We selected network genes based on tumor cells’ attractors according to the following criterion: each patient’s attractors kept their level of gene expression (or non-expression) constant for a particular gene, formalized respectively with the symbol “True” or “False”. This criterion allowed us to formulate the following considerations on the results obtained:

• BAX is expressed in the attractors of all patients except BC03_X.

These results are summarized in Figure 6.

Interestingly, PLAT is never expressed in patients with breast cancer classified as TNBC. Unlike for patients of Luminal A and Luminal B in which the inactivity of PLAT affects 50% of patients, this characteristic covers all TNBC group cases (Figure 5).

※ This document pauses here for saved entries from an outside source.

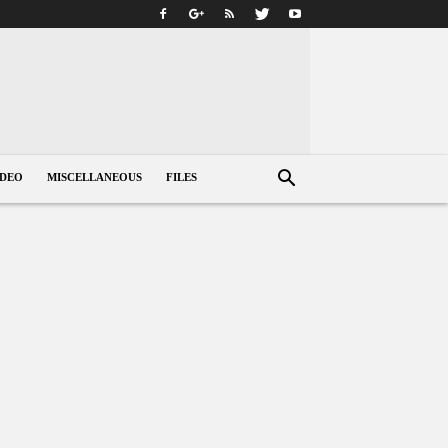
IDEO
MISCELLANEOUS
FILES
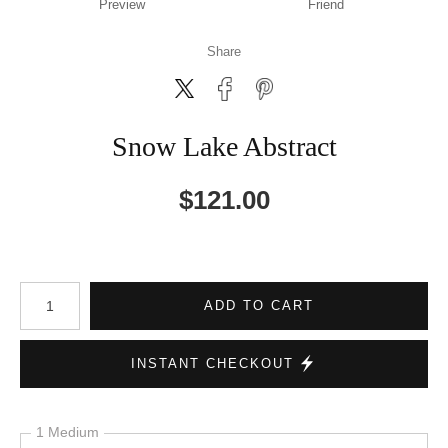
Preview
Friend
Share
Snow Lake Abstract
$
121.00
Number of product units
ADD TO CART
INSTANT CHECKOUT
1 Medium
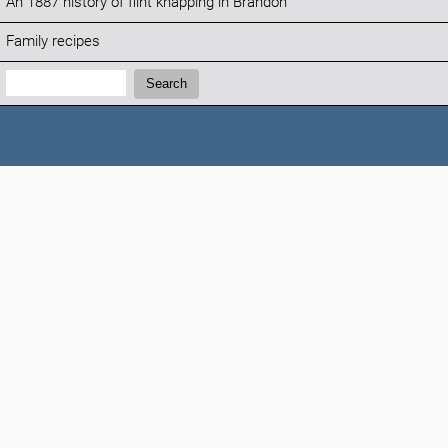
An 1887 history of flint knapping in Brandon
Family recipes
Search:
Search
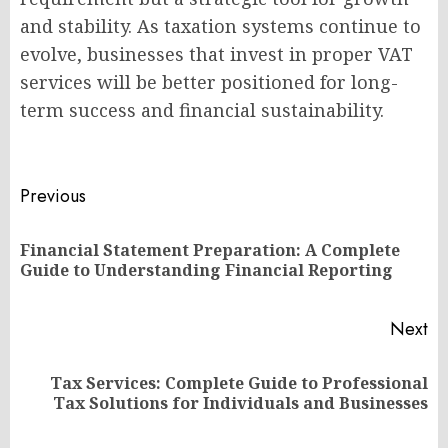
and stability. As taxation systems continue to
evolve, businesses that invest in proper VAT
services will be better positioned for long-
term success and financial sustainability.
Post
Previous
navigation
Financial Statement Preparation: A Complete
Pr
Guide to Understanding Financial Reporting
po
Next
Tax Services: Complete Guide to Professional
Next
Tax Solutions for Individuals and Businesses
post:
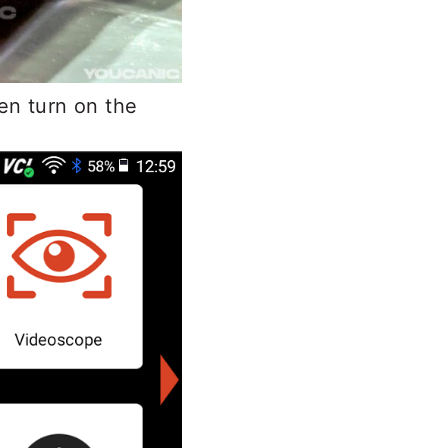
en turn on the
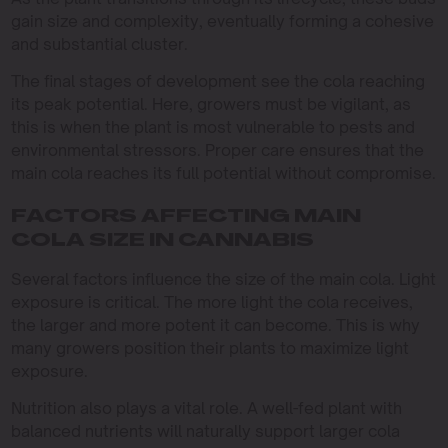
gain size and complexity, eventually forming a cohesive
and substantial cluster.
The final stages of development see the cola reaching
its peak potential. Here, growers must be vigilant, as
this is when the plant is most vulnerable to pests and
environmental stressors. Proper care ensures that the
main cola reaches its full potential without compromise.
FACTORS AFFECTING MAIN
COLA SIZE IN CANNABIS
Several factors influence the size of the main cola. Light
exposure is critical. The more light the cola receives,
the larger and more potent it can become. This is why
many growers position their plants to maximize light
exposure.
Nutrition also plays a vital role. A well-fed plant with
balanced nutrients will naturally support larger cola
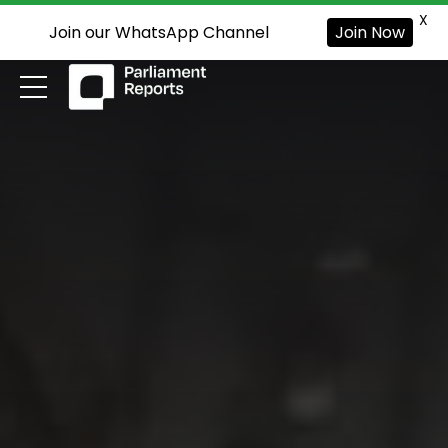
X
Join our WhatsApp Channel
Join Now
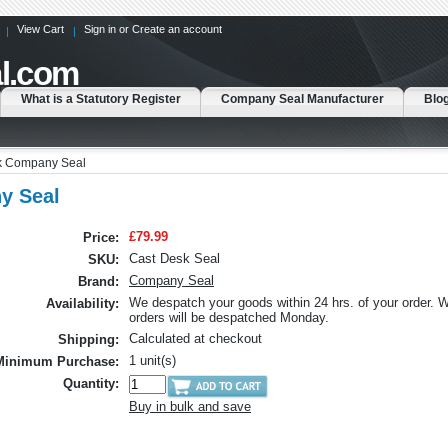
View Cart
Sign in
or
Create an account
l.com
What is a Statutory Register
Company Seal Manufacturer
Blo
sk Company Seal
y Seal
£79.99
Price:
Cast Desk Seal
SKU:
Company Seal
Brand:
We despatch your goods within 24 hrs. of your order.
Availability:
orders will be despatched Monday.
Calculated at checkout
Shipping:
1 unit(s)
Minimum Purchase:
Quantity:
Buy in bulk and save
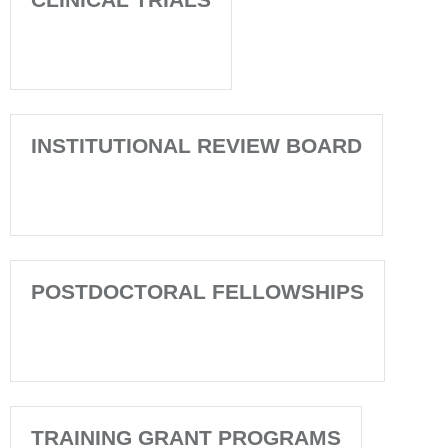
INSTITUTIONAL REVIEW BOARD
POSTDOCTORAL FELLOWSHIPS
TRAINING GRANT PROGRAMS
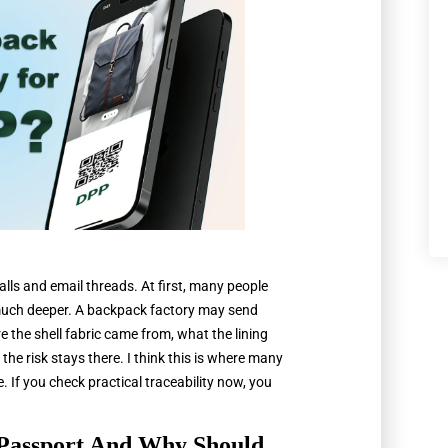
lls and email threads. At first, many people
s much deeper. A backpack factory may send
ere the shell fabric came from, what the lining
the risk stays there. I think this is where many
 If you check practical traceability now, you
 Passport And Why Should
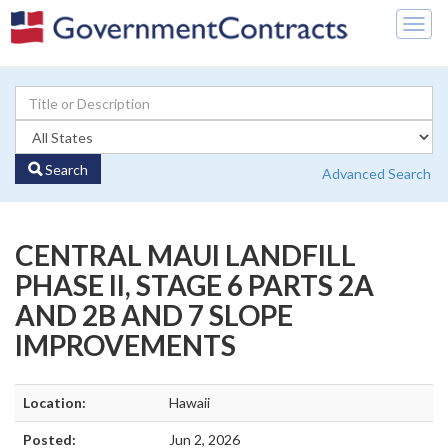
Togg
navig
Search
Advanced Search
CENTRAL MAUI LANDFILL
PHASE II, STAGE 6 PARTS 2A
AND 2B AND 7 SLOPE
IMPROVEMENTS
Location:
Hawaii
Posted:
Jun 2, 2026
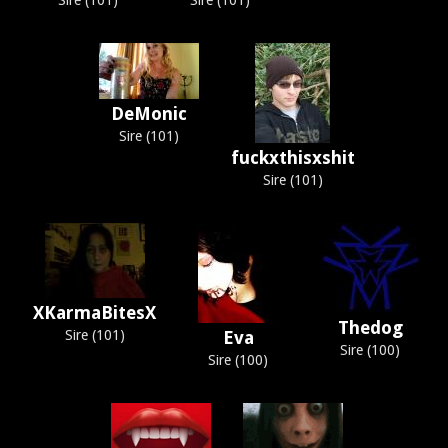
Sire (101)
Sire (101)
DeMonic
Sire (101)
fuckxthisxshit
Sire (101)
XKarmaBitesX
Thedog
Sire (101)
Eva
Sire (100)
Sire (100)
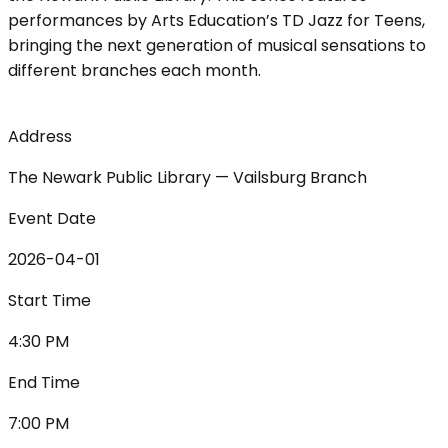
performances by Arts Education’s TD Jazz for Teens,
bringing the next generation of musical sensations to
different branches each month.
Address
The Newark Public Library — Vailsburg Branch
Event Date
2026-04-01
Start Time
4:30 PM
End Time
7:00 PM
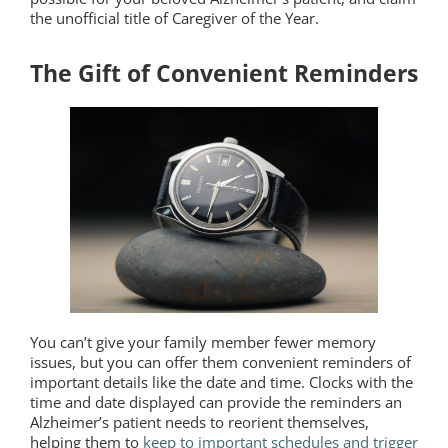
the unofficial title of Caregiver of the Year.
The Gift of Convenient Reminders
You can’t give your family member fewer memory
issues, but you can offer them convenient reminders of
important details like the date and time. Clocks with the
time and date displayed can provide the reminders an
Alzheimer’s patient needs to reorient themselves,
helping them to
keep to important schedules and trigger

Further considerations concern the comparison between the attractors of malignant cells with other types of cells from the same patient. For example, in the BC07LN_ patient sample, it is interesting to compare EEF1G in malignant and immune B-cells. In the first case, the gene is expressed in only 4.2% of the attractors detected (1/24), while in the second case, it is expressed in 36.9% of the attractors detected (7/19). Considering DDR1, the attractor rate of expression was 60% (9/15) in the patient sample BC08_X. For stromal cells, the attractor level of expression for the same gene is 100% (6/6).